В первую очередь каждый должен заботиться о самом себе, чтобы повсюду чувствовать себя легко и беззаботно. У тебя есть склонность постоянно думать о других и забывать о себе? Поблагодарят ли тебя за это другие, способны ли они на такое? Никто не хочет быть обязанным другому тем, чего он добился. Только самому себе. «Я обязан этим самому себе», — любят говорить люди. Если же ты всего лишь думал о ком-нибудь, то этим ты еще нисколько ему не помог, самого же себя ты, возможно, при этом порядком запустил. Знаешь, тех, кто пренебрегает собой, обычно и другие не любят.
Шел я себе, шел, и пока я все шел себе своей дорогой, повстречалась мне собака, и я обратил на милое животное самое пристальное внимание, довольно долго не спуская с него глаз. Ну не глупый ли я человек? Разве разумно ради собаки останавливаться на улице и терять драгоценное время? Но пока я так вот себе шел, у меня вовсе не было чувства, что время драгоценно, и потому немного спустя я преспокойно зашагал себе дальше. Я подумал: «Как же сегодня жарко», — а погода и в самом деле была вполне теплой.

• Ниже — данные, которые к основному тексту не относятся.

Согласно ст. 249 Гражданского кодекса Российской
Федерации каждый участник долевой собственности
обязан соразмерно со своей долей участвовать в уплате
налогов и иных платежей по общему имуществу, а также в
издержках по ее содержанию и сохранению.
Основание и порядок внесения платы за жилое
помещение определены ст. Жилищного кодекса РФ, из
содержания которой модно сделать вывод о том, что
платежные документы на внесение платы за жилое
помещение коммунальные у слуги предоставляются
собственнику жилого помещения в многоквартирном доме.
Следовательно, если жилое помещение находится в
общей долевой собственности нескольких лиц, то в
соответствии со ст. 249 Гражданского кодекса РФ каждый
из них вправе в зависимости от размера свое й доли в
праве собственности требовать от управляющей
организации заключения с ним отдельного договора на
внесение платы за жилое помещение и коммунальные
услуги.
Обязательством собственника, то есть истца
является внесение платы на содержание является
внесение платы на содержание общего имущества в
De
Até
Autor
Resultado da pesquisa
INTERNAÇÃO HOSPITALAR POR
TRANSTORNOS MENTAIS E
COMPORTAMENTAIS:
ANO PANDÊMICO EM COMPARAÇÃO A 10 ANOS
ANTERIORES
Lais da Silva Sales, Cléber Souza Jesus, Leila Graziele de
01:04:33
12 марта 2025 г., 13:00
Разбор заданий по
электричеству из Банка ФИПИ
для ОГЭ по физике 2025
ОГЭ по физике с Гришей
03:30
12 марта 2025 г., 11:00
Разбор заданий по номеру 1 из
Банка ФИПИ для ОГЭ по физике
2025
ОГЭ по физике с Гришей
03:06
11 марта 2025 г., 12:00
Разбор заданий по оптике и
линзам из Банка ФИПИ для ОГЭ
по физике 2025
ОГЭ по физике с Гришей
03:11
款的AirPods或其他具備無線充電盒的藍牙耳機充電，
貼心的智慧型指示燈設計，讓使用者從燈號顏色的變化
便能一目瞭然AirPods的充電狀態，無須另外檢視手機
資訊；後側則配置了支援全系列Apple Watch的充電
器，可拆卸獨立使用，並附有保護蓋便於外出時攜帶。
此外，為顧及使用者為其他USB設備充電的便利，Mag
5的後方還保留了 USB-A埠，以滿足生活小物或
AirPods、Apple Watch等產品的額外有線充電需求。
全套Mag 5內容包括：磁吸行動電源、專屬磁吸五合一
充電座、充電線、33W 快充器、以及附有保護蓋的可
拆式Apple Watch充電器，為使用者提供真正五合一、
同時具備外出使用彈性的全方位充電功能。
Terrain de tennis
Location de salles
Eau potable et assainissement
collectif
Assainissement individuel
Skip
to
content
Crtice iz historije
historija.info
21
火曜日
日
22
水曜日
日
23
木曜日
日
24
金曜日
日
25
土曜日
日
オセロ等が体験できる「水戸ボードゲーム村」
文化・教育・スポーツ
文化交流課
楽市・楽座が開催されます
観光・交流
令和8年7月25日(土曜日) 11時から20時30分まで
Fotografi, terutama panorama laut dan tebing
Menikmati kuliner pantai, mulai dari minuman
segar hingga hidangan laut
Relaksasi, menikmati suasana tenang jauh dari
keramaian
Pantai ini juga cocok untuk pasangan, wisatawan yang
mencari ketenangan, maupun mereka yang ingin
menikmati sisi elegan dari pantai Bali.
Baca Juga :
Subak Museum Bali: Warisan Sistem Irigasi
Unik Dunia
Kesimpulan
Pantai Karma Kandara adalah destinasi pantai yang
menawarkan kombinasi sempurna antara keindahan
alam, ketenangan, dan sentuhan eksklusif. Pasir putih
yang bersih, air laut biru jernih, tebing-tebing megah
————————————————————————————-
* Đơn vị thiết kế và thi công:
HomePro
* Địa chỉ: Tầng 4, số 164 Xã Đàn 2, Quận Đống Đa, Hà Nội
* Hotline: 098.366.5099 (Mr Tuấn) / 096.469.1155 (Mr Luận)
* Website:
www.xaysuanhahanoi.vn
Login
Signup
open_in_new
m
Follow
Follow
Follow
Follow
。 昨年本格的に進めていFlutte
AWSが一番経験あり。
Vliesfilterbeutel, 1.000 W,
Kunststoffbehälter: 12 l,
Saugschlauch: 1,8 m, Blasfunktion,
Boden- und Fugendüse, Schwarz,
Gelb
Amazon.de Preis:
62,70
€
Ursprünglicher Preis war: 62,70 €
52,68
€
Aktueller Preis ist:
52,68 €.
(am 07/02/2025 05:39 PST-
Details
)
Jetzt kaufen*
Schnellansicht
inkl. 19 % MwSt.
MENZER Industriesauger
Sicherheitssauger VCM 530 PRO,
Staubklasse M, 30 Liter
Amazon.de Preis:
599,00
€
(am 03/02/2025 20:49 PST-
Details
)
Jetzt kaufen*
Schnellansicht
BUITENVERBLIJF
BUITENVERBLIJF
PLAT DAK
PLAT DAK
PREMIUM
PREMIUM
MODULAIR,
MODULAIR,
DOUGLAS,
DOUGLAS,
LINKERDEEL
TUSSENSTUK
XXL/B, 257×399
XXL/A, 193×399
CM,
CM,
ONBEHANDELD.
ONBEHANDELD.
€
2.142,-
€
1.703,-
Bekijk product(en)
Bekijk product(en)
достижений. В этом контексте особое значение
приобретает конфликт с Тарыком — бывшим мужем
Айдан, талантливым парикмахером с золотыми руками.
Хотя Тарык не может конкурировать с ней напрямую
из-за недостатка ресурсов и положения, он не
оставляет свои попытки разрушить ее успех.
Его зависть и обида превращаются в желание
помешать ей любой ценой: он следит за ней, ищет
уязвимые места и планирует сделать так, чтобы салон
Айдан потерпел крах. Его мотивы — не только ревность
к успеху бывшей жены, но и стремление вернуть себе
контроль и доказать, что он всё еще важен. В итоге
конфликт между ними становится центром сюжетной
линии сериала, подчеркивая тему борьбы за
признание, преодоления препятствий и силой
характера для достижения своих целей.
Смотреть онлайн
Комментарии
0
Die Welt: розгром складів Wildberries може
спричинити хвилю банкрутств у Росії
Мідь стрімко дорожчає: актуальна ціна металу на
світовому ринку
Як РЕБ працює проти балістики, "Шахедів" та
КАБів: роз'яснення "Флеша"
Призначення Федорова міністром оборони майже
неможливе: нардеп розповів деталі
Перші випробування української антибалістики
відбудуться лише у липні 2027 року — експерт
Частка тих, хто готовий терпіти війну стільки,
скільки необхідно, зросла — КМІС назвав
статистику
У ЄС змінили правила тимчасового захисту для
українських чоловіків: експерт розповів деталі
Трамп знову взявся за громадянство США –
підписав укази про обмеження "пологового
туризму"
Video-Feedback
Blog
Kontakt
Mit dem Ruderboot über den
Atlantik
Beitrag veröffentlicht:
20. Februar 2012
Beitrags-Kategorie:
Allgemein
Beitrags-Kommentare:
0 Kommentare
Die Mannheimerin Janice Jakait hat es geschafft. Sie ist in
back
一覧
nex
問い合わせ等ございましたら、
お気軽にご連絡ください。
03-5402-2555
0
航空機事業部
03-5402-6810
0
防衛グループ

Кругом была просто жуть. Неба не было вовсе, а земля промокла насквозь. Я шел и, шагая, задавался вопросом, не лучше ли повернуть назад и возвратиться домой. Но нечто неопределенное влекло меня, и я продолжал свой путь через всю эту мрачную хмарь. В бесконечной тоске, царившей вокруг меня, я находил удовлетворение. Чувство и воображение мое воспряли в этой мгле, в этой серости. До чего все было серым! Я замер, очарованный красотой безобразия, завороженный надеждой посреди безнадежности. Мне показалось, что отныне мне будет уже невозможно надеяться на что-либо. А потом мне показалось, будто сладостное, неизъяснимо очаровательное счастье крадется по скорбной земле, и я словно слышал звуки, но вокруг была тишина. Еще один человек шел сквозь эту чащу, сквозь эту тоскливую тьму. Его закутанная фигура казалась даже чуть чернее окрестной черноты. Кто был он и что ему было нужно? А там вскоре показались и другие черные фигуры, но ни одна из них не обращала внимания на другие, каждая, казалось, была поглощена собой. И я тоже не заботился более о том, зачем и куда они направляются в этой тьме, а был занят самим собой и держал путь в собственную непроглядность, хватавшую меня мокрыми, холодными руками и заключавшую меня в объятья. И казалось мне, будто некогда я был королем, а теперь вот вынужден скитаться нищим по свету, в котором такая бездна невежества, такая бездна беспробудной и мрачной тупости и бесчувственности; казалось мне, будто навсегда стала тщетной доброта и навсегда стали невозможными честные намерения, и будто все бессмысленно, и будто все мы лишь малые дети, заранее обреченные на глупости и несбыточные мечты. И тут же вновь все, все стало хорошо, и я с невыразимой радостью в душе зашагал дальше через прекрасную кроткую тьму.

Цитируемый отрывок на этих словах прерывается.